→ **Material shown**:

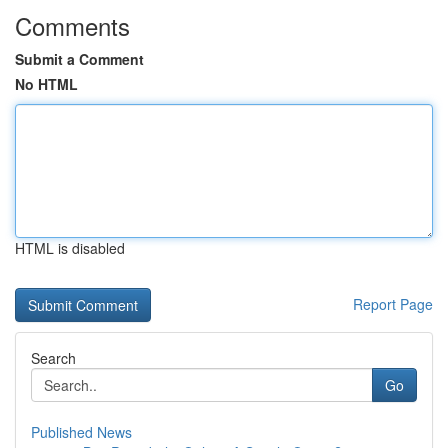
Comments
Submit a Comment
No HTML
HTML is disabled
Report Page
Search
Go
Published News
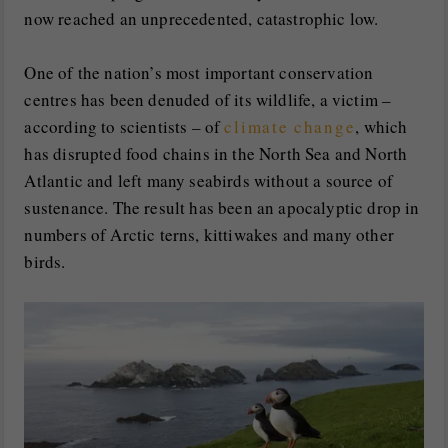
now reached an unprecedented, catastrophic low.
One of the nation’s most important conservation
centres has been denuded of its wildlife, a victim –
according to scientists – of
climate change
, which
has disrupted food chains in the North Sea and North
Atlantic and left many seabirds without a source of
sustenance. The result has been an apocalyptic drop in
numbers of Arctic terns, kittiwakes and many other
birds.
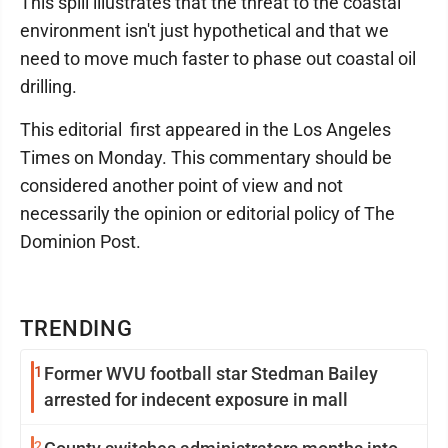
This spill illustrates that the threat to the coastal
environment isn't just hypothetical and that we
need to move much faster to phase out coastal oil
drilling.
This editorial first appeared in the Los Angeles
Times on Monday. This commentary should be
considered another point of view and not
necessarily the opinion or editorial policy of The
Dominion Post.
TRENDING
1
Former WVU football star Stedman Bailey
arrested for indecent exposure in mall
2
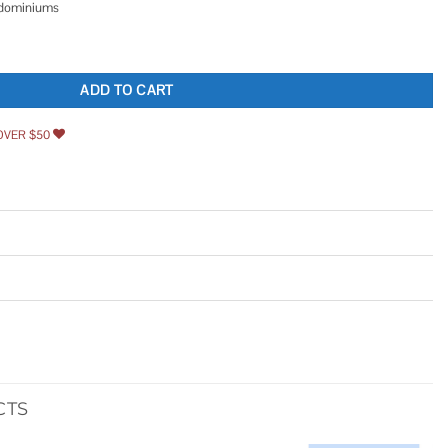
ndominiums
er Gas Safety Shut-Off Valve 3092B quantity
ADD TO CART
OVER $50
CTS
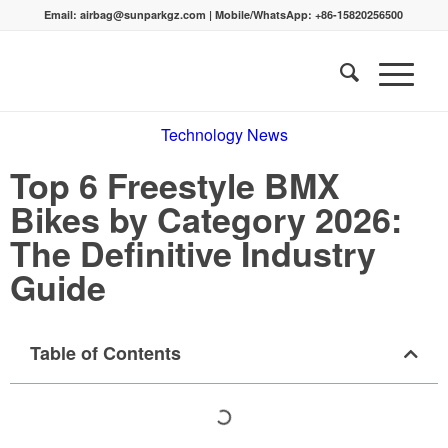
Email:
airbag@sunparkgz.com
|
Mobile/WhatsApp:
+86-15820256500
Technology News
Top 6 Freestyle BMX
Bikes by Category 2026:
The Definitive Industry
Guide
Table of Contents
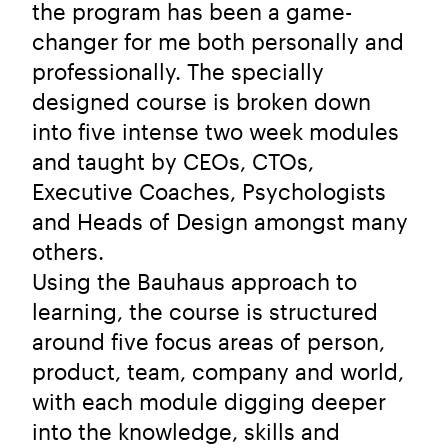
the program has been a game-
changer for me both personally and
professionally. The specially
designed course is broken down
into five intense two week modules
and taught by CEOs, CTOs,
Executive Coaches, Psychologists
and Heads of Design amongst many
others.
Using the Bauhaus approach to
learning, the course is structured
around five focus areas of person,
product, team, company and world,
with each module digging deeper
into the knowledge, skills and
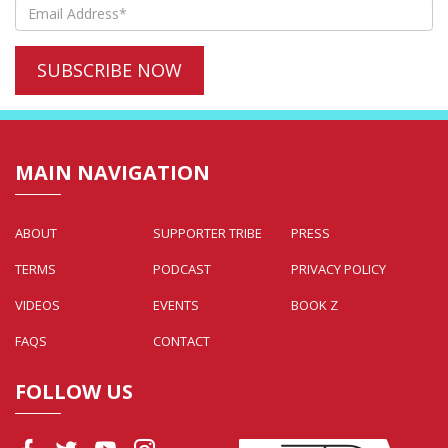
MAIN NAVIGATION
ABOUT
SUPPORTER TRIBE
PRESS
TERMS
PODCAST
PRIVACY POLICY
VIDEOS
EVENTS
BOOK Z
FAQS
CONTACT
FOLLOW US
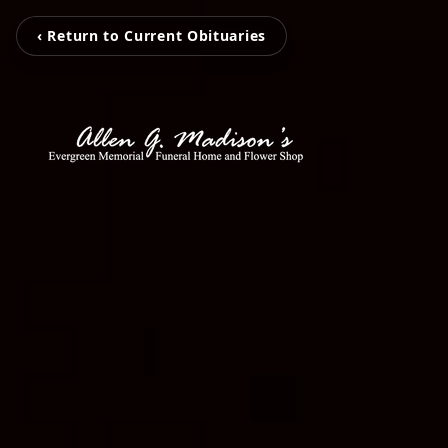
‹ Return to Current Obituaries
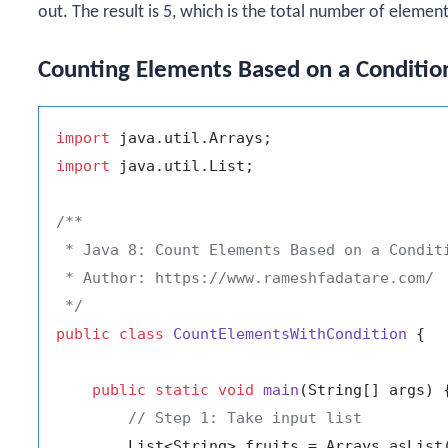
out. The result is
5
, which is the total number of elements
Counting Elements Based on a Conditio
import
import
 java.util.List;

/**

 * Java 8: Count Elements Based on a Conditi
 * Author: https://www.rameshfadatare.com/

 */
public
class
CountElementsWithCondition
 {

public
static
void
main
(String[] args)
 {
// Step 1: Take input list
        List<String> fruits = Arrays.asList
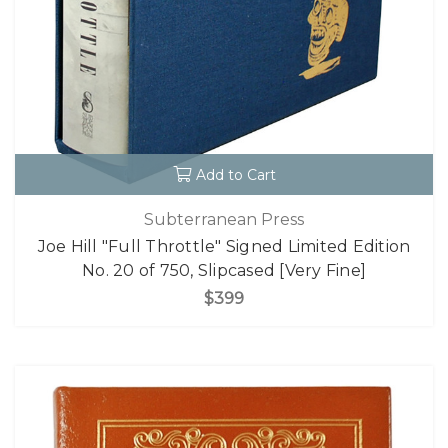
Add to Cart
Subterranean Press
Joe Hill "Full Throttle" Signed Limited Edition
No. 20 of 750, Slipcased [Very Fine]
$399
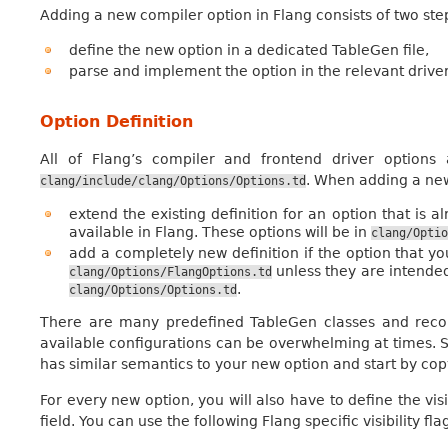
Adding a new compiler option in Flang consists of two ste
define the new option in a dedicated TableGen file,
parse and implement the option in the relevant drivers
Option Definition
All of Flang’s compiler and frontend driver options
. When adding a new 
clang/include/clang/Options/Options.td
extend the existing definition for an option that is a
available in Flang. These options will be in
clang/Optio
add a completely new definition if the option that 
unless they are intended
clang/Options/FlangOptions.td
.
clang/Options/Options.td
There are many predefined TableGen classes and record
available configurations can be overwhelming at times. S
has similar semantics to your new option and start by cop
For every new option, you will also have to define the visi
field. You can use the following Flang specific visibility flag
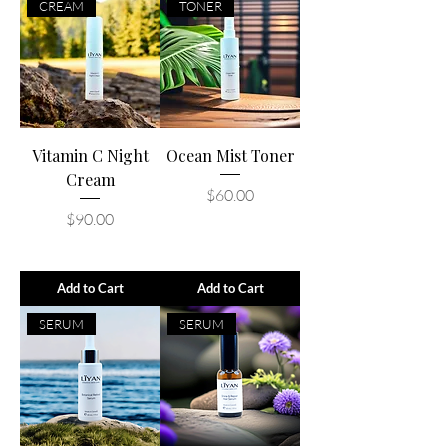
CREAM
TONER
Vitamin C Night
Ocean Mist Toner
Cream
Price
$60.00
Price
$90.00
Add to Cart
Add to Cart
SERUM
SERUM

→ **Problem to work on**:
Transcribe the material above in full. No picture is to be copied.

→ **Exercise answer**:
Comments
Submit a Comment
No HTML
HTML is disabled
Report Page
Search
Go
Published News
now reached an unprecedented, catastrophic low.
One of the nation’s most important conservation
centres has been denuded of its wildlife, a victim –
according to scientists – of
climate change
, which
has disrupted food chains in the North Sea and North
Atlantic and left many seabirds without a source of
sustenance. The result has been an apocalyptic drop in
numbers of Arctic terns, kittiwakes and many other
birds.
This spill illustrates that the threat to the coastal
environment isn't just hypothetical and that we
need to move much faster to phase out coastal oil
drilling.
This editorial first appeared in the Los Angeles
Times on Monday. This commentary should be
considered another point of view and not
necessarily the opinion or editorial policy of The
Dominion Post.
TRENDING
1
Former WVU football star Stedman Bailey
arrested for indecent exposure in mall
2
ndominiums
er Gas Safety Shut-Off Valve 3092B quantity
ADD TO CART
OVER $50
CTS
Email:
airbag@sunparkgz.com
|
Mobile/WhatsApp:
+86-15820256500
Technology News
Top 6 Freestyle BMX
Bikes by Category 2026:
The Definitive Industry
Guide
Table of Contents
the program has been a game-
changer for me both personally and
professionally. The specially
designed course is broken down
into five intense two week modules
and taught by CEOs, CTOs,
Executive Coaches, Psychologists
and Heads of Design amongst many
others.
Using the Bauhaus approach to
learning, the course is structured
around five focus areas of person,
product, team, company and world,
with each module digging deeper
into the knowledge, skills and
MAIN NAVIGATION
ABOUT
SUPPORTER TRIBE
PRESS
TERMS
PODCAST
PRIVACY POLICY
VIDEOS
EVENTS
BOOK Z
FAQS
CONTACT
FOLLOW US
‹ Return to Current Obituaries
out. The result is
5
, which is the total number of elements
Counting Elements Based on a Conditio
import
import
 java.util.List;

/**

 * Java 8: Count Elements Based on a Conditi
 * Author: https://www.rameshfadatare.com/

 */
public
class
CountElementsWithCondition
 {

public
static
void
main
(String[] args)
 {
// Step 1: Take input list
        List<String> fruits = Arrays.asList
Add to Cart
Subterranean Press
Joe Hill "Full Throttle" Signed Limited Edition
No. 20 of 750, Slipcased [Very Fine]
$399
Adding a new compiler option in Flang consists of two ste
define the new option in a dedicated TableGen file,
parse and implement the option in the relevant drivers
Option Definition
All of Flang’s compiler and frontend driver options
. When adding a new 
clang/include/clang/Options/Options.td
extend the existing definition for an option that is a
available in Flang. These options will be in
clang/Optio
add a completely new definition if the option that 
unless they are intended
clang/Options/FlangOptions.td
.
clang/Options/Options.td
There are many predefined TableGen classes and record
available configurations can be overwhelming at times. S
has similar semantics to your new option and start by cop
For every new option, you will also have to define the visi
field. You can use the following Flang specific visibility flag
CREAM
TONER
Vitamin C Night
Ocean Mist Toner
Cream
Price
$60.00
Price
$90.00
Add to Cart
Add to Cart
SERUM
SERUM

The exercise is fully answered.